* [Given information]:
= = = = = = =

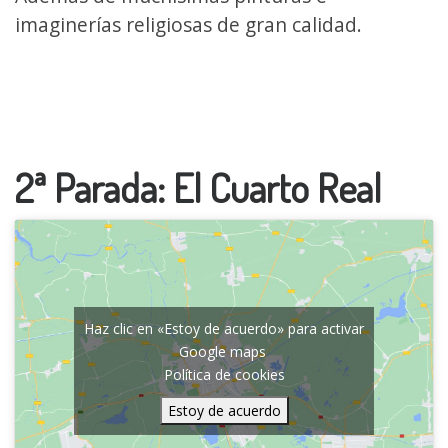
imaginerías religiosas de gran calidad.
2ª Parada: El Cuarto Real
Haz clic en «Estoy de acuerdo» para activar
Google maps
Política de cookies
Estoy de acuerdo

= = = = = = =

* [About this exercise]: Repeat exactly, please: transcribe each entry and leave out the pictures.

* [Answer to this task]:
imaginerías religiosas de gran calidad.
2ª Parada: El Cuarto Real
Haz clic en «Estoy de acuerdo» para activar
Google maps
Política de cookies
Estoy de acuerdo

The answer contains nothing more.